Problem description
Everything from the first line of the material below through the line containing "11月全国电动汽车充换电基础" is to be printed exactly, and nothing more.

Supplied material

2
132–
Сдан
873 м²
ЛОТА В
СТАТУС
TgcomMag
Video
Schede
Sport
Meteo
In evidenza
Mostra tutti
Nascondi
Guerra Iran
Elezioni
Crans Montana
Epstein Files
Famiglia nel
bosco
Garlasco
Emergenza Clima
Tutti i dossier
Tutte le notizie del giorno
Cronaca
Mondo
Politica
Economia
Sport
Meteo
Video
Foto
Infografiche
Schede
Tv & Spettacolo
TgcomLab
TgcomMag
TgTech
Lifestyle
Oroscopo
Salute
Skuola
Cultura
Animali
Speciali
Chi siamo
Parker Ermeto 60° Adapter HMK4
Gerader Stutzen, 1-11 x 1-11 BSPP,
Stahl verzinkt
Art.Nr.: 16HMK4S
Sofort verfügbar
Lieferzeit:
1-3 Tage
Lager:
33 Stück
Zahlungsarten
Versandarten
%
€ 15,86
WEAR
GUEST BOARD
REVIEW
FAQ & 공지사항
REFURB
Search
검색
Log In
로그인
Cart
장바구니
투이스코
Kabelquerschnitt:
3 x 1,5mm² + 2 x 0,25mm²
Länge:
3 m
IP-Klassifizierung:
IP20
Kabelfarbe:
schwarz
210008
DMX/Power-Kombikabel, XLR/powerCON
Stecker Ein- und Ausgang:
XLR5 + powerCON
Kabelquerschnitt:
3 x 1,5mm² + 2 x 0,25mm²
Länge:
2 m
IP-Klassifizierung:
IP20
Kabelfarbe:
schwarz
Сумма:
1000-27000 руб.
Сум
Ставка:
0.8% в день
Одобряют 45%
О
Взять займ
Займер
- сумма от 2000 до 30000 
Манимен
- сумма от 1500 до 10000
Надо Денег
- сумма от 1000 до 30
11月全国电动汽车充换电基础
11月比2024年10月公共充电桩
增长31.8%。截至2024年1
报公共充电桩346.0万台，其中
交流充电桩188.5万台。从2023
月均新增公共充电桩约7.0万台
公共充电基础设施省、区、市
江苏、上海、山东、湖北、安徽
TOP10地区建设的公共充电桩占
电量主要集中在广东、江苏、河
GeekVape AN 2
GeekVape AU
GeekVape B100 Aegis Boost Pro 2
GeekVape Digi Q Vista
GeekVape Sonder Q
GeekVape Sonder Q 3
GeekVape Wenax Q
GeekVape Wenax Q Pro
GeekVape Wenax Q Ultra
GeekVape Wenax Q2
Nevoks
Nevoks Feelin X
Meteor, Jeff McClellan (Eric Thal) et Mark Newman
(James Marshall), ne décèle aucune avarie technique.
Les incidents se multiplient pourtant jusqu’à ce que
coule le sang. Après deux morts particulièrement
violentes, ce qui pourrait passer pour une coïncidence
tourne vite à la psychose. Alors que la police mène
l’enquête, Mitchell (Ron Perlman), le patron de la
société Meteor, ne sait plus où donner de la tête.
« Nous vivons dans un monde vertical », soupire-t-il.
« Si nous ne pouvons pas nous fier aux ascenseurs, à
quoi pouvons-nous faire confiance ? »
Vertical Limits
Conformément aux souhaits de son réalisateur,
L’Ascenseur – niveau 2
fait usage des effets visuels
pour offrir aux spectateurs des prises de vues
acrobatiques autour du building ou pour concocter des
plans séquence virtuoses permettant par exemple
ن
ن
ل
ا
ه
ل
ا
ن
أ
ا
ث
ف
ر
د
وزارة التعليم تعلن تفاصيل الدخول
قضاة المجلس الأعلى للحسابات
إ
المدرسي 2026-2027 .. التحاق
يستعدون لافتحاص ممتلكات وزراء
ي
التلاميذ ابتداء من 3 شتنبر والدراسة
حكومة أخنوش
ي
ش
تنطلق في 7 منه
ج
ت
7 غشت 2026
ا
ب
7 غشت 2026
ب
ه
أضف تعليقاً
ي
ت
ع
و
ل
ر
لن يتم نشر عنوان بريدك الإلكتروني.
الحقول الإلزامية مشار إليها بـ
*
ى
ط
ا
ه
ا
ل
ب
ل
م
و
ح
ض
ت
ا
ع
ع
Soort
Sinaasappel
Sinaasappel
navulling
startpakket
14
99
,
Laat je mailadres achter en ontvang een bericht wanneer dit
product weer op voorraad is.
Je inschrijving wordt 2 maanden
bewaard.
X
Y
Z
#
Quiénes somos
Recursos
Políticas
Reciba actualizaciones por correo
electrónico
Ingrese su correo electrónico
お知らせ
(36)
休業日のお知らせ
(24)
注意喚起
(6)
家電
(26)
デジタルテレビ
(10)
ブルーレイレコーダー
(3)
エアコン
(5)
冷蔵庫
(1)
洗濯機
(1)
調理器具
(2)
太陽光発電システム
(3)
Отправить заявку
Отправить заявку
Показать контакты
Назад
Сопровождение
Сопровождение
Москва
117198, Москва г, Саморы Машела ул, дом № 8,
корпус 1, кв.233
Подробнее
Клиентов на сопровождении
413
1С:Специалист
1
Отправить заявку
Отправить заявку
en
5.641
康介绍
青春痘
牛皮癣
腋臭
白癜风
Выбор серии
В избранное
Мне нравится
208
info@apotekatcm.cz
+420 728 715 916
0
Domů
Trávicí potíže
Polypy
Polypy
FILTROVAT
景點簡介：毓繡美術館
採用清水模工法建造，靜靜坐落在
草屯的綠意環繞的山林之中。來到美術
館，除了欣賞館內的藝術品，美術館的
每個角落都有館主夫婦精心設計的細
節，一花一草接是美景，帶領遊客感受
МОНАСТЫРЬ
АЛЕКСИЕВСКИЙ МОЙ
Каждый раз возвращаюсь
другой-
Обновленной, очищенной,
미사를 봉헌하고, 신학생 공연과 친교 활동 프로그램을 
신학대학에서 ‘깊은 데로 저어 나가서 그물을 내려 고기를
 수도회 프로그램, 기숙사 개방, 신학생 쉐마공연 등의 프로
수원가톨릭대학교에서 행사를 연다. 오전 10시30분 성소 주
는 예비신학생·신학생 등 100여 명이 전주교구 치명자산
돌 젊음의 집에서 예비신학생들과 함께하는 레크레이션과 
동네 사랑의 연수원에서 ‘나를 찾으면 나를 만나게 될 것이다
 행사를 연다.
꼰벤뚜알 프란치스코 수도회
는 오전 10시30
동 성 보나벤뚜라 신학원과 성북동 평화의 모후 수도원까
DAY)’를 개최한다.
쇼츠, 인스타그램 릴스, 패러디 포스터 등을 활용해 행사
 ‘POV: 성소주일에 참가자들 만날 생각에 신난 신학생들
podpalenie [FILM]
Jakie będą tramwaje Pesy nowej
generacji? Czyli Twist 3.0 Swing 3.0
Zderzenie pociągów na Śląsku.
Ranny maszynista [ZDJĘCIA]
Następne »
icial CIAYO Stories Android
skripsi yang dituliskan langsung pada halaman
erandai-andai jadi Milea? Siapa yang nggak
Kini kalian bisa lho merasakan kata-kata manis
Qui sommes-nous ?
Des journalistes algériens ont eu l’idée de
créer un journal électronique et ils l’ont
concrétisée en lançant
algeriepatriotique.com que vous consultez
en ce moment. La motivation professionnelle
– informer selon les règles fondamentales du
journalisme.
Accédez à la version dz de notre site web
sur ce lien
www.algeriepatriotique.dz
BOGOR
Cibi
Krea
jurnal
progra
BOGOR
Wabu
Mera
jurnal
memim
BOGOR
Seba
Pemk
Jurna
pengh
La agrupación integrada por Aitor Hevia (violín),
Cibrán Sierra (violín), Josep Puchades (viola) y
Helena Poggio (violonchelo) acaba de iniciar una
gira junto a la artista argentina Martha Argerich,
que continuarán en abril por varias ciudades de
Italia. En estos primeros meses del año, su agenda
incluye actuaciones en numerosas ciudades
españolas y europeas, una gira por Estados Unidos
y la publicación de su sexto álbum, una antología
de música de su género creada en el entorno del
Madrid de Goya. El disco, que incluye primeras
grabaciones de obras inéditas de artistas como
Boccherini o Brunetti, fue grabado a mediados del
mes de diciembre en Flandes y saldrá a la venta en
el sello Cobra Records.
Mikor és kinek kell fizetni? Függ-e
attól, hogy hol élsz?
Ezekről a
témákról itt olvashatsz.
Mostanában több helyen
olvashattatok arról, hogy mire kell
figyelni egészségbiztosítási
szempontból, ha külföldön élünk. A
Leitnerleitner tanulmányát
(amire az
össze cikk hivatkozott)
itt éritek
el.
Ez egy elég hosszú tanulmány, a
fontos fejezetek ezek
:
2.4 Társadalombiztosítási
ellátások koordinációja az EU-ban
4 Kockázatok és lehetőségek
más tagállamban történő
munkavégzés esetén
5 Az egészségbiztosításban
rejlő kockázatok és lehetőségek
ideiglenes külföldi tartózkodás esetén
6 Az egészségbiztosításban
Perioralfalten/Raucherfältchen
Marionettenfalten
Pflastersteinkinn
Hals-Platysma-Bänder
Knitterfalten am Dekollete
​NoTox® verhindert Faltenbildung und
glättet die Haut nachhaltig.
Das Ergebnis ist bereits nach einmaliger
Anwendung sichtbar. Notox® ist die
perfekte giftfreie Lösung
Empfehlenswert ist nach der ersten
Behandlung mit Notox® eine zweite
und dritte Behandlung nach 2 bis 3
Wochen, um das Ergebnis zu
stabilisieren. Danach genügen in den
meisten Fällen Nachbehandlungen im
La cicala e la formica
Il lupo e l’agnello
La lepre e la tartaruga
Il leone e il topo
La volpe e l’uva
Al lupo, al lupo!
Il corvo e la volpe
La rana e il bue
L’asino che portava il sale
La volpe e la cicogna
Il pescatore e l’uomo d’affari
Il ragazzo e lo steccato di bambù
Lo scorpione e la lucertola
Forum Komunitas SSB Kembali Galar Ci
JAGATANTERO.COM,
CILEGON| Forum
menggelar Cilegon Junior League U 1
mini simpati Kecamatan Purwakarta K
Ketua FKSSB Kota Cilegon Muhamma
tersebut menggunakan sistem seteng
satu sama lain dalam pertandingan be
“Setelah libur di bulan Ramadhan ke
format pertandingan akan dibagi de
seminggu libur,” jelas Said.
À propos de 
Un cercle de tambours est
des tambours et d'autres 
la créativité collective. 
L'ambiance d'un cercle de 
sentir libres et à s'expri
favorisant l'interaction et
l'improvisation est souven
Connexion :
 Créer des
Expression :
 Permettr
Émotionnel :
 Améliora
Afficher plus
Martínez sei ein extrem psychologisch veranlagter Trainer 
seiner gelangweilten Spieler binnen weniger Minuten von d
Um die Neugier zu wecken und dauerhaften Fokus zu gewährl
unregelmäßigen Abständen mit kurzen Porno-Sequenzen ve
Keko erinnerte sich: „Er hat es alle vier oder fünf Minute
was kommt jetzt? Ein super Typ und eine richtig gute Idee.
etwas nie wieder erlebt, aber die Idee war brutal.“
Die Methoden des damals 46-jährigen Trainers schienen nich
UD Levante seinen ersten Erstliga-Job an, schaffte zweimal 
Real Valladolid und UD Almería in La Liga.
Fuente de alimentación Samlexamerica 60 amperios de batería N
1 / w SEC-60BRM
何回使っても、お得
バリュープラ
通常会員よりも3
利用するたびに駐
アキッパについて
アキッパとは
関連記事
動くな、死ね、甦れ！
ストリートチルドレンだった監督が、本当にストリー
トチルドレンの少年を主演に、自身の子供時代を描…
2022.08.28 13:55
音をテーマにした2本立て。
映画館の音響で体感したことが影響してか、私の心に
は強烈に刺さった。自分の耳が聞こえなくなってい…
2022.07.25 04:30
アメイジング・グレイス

Solved problem
2
132–
Сдан
873 м²
ЛОТА В
СТАТУС
TgcomMag
Video
Schede
Sport
Meteo
In evidenza
Mostra tutti
Nascondi
Guerra Iran
Elezioni
Crans Montana
Epstein Files
Famiglia nel
bosco
Garlasco
Emergenza Clima
Tutti i dossier
Tutte le notizie del giorno
Cronaca
Mondo
Politica
Economia
Sport
Meteo
Video
Foto
Infografiche
Schede
Tv & Spettacolo
TgcomLab
TgcomMag
TgTech
Lifestyle
Oroscopo
Salute
Skuola
Cultura
Animali
Speciali
Chi siamo
Parker Ermeto 60° Adapter HMK4
Gerader Stutzen, 1-11 x 1-11 BSPP,
Stahl verzinkt
Art.Nr.: 16HMK4S
Sofort verfügbar
Lieferzeit:
1-3 Tage
Lager:
33 Stück
Zahlungsarten
Versandarten
%
€ 15,86
WEAR
GUEST BOARD
REVIEW
FAQ & 공지사항
REFURB
Search
검색
Log In
로그인
Cart
장바구니
투이스코
Kabelquerschnitt:
3 x 1,5mm² + 2 x 0,25mm²
Länge:
3 m
IP-Klassifizierung:
IP20
Kabelfarbe:
schwarz
210008
DMX/Power-Kombikabel, XLR/powerCON
Stecker Ein- und Ausgang:
XLR5 + powerCON
Kabelquerschnitt:
3 x 1,5mm² + 2 x 0,25mm²
Länge:
2 m
IP-Klassifizierung:
IP20
Kabelfarbe:
schwarz
Сумма:
1000-27000 руб.
Сум
Ставка:
0.8% в день
Одобряют 45%
О
Взять займ
Займер
- сумма от 2000 до 30000 
Манимен
- сумма от 1500 до 10000
Надо Денег
- сумма от 1000 до 30
11月全国电动汽车充换电基础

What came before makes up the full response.